### DATA FOR ANALYSIS
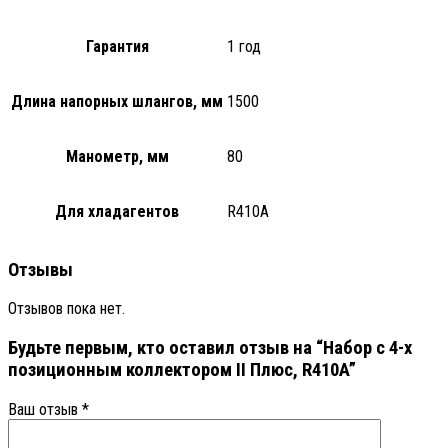
Гарантия
1 год
Длина напорных шлангов, мм
1500
Манометр, мм
80
Для хладагентов
R410A
Отзывы
Отзывов пока нет.
Будьте первым, кто оставил отзыв на “Набор с 4-х
позиционным коллектором II Плюс, R410A”
Ваш отзыв
*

### DIRECTIONS
Everything in the records above should be retyped exactly except the pictures.

### ANSWER SECTION
Гарантия
1 год
Длина напорных шлангов, мм
1500
Манометр, мм
80
Для хладагентов
R410A
Отзывы
Отзывов пока нет.
Будьте первым, кто оставил отзыв на “Набор с 4-х
позиционным коллектором II Плюс, R410A”
Ваш отзыв
*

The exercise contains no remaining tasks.